Here’s how you would use the dataset inside a YAML file to train a linear classifier on the dataset:

!obj:pylearn2.train.Train {
    dataset: &train !obj:ift6266h15.code.pylearn2.datasets.variable_image_dataset.DogsVsCats {
        transformer: &transformer !obj:ift6266h15.code.pylearn2.datasets.variable_image_dataset.RandomCrop {
            scaled_size: 256,
            crop_size: 221,
        },
        start: 0,
        stop: 20000,
    },
    model: !obj:pylearn2.models.mlp.MLP {
        nvis: 146523,
        layers: [
            !obj:pylearn2.models.mlp.Softmax {
                layer_name: 'y',
                n_classes: 2,
                irange: 0.01,
            },
        ],
    },
    algorithm: !obj:pylearn2.training_algorithms.sgd.SGD {
        batch_size: &batch_size 100,
        train_iteration_mode: 'batchwise_shuffled_sequential',
        batches_per_iter: 10,
        monitoring_batch_size: *batch_size,
        monitoring_batches: 10,
        monitor_iteration_mode: 'batchwise_shuffled_sequential',
        learning_rate: 1e-3,
        learning_rule: !obj:pylearn2.training_algorithms.learning_rule.Momentum {
            init_momentum: 0.95
        },
        monitoring_dataset: {
            'train' : *train,
            'valid': !obj:ift6266h15.code.pylearn2.datasets.variable_image_dataset.DogsVsCats {
                transformer: *transformer,
                start: 20000,
                stop: 25000,
            },
        },
        cost: !obj:pylearn2.costs.cost.MethodCost {
            method: 'cost_from_X',
        },
        termination_criterion: !obj:pylearn2.termination_criteria.EpochCounter {
            max_epochs: 10
        },
    },
}

This YAML file trains a softmax classifier for 10 epochs using the first 20,000 examples of the training set.
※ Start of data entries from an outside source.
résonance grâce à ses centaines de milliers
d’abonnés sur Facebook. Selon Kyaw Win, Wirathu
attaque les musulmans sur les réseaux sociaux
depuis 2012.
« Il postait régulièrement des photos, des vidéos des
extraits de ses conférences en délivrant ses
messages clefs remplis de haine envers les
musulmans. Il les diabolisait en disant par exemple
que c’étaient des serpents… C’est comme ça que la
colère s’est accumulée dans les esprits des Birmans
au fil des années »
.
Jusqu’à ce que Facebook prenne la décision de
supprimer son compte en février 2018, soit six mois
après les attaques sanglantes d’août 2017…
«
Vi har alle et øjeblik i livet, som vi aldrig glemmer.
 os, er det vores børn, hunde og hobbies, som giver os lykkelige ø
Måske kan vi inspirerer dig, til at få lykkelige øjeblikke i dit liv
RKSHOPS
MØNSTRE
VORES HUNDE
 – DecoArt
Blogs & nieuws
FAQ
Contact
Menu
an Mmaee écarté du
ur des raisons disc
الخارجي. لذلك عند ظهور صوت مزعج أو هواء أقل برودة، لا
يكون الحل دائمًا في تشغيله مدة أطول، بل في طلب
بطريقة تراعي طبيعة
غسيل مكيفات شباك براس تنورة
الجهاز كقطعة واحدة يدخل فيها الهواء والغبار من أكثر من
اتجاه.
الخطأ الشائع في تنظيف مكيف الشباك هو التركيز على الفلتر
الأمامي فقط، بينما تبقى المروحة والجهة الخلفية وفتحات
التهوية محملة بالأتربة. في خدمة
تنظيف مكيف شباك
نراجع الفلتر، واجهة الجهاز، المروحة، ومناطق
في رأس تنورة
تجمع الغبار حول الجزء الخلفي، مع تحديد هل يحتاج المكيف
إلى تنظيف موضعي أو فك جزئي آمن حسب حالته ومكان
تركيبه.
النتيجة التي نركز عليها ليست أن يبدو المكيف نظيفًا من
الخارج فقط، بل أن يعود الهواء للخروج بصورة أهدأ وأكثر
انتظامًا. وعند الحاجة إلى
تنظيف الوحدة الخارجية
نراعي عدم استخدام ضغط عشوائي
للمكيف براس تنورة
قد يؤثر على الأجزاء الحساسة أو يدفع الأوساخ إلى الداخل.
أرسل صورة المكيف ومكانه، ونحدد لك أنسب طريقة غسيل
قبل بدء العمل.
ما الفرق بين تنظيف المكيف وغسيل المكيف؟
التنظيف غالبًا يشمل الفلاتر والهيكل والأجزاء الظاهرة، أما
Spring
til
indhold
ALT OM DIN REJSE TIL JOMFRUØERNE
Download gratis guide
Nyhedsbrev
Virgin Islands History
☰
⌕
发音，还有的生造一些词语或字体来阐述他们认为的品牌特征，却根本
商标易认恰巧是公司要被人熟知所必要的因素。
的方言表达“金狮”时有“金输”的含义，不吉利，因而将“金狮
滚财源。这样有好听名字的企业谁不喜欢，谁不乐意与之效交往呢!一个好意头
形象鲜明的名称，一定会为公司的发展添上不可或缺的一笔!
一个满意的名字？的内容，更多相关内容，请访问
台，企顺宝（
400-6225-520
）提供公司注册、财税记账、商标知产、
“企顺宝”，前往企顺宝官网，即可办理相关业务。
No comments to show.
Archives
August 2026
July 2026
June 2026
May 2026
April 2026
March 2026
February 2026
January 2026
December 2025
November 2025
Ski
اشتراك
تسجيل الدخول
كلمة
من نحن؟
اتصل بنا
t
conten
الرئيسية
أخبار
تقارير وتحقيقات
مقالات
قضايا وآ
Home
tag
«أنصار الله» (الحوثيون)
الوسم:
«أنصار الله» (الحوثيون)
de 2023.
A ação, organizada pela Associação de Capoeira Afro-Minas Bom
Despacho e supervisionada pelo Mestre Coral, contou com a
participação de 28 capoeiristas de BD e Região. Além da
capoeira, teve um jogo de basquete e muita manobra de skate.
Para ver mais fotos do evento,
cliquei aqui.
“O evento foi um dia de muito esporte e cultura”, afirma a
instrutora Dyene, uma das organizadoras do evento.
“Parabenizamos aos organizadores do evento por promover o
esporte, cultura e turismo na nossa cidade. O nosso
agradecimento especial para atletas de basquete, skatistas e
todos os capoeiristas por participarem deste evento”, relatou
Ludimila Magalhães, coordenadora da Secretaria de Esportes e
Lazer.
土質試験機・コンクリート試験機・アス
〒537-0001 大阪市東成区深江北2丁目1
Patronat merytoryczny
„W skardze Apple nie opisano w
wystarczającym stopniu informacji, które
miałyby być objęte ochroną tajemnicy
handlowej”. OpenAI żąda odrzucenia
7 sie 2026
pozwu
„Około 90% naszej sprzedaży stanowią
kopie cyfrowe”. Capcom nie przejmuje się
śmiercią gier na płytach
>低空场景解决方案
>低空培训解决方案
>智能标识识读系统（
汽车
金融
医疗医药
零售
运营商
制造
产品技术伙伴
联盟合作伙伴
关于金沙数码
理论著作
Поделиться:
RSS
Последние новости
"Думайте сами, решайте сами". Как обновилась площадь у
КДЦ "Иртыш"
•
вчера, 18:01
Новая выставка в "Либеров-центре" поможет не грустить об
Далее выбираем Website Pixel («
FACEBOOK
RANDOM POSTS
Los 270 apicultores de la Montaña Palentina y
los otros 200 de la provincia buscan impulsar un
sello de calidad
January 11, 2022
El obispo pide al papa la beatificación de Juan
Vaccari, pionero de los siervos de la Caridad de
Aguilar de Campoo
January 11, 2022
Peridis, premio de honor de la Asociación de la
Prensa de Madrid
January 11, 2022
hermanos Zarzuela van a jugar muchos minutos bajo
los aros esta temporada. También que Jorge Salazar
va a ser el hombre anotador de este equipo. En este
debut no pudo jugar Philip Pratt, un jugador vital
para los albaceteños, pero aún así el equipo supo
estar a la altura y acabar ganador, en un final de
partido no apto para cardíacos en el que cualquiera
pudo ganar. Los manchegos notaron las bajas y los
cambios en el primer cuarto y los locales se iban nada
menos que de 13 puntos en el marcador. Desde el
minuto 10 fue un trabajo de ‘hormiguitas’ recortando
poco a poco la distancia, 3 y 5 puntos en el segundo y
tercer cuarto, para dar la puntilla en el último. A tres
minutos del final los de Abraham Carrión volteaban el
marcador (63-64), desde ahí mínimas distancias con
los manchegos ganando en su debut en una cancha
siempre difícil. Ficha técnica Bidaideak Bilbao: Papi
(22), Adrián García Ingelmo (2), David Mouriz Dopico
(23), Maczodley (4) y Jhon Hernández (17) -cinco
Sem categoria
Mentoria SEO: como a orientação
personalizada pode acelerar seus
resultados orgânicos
An epoch consists of 10 batches of 100 random examples. Monitoring values are approximated with 10 batches of 100 random examples.

Implementing a BaseImageTransformer subclass

In order to implement your own preprocessing of the images, your BaseImageTransformer subclass needs to implement two methods: get_shape and preprocess.

The get_shape method needs to return the width and height of preprocessed images.

The preprocess method does the actual preprocessing. Given an input image, it returns the preprocessed version whose shape needs to be consistent with what get_shape returns.

Have a look at how RandomCrop is implemented to get a better feel of how it’s done.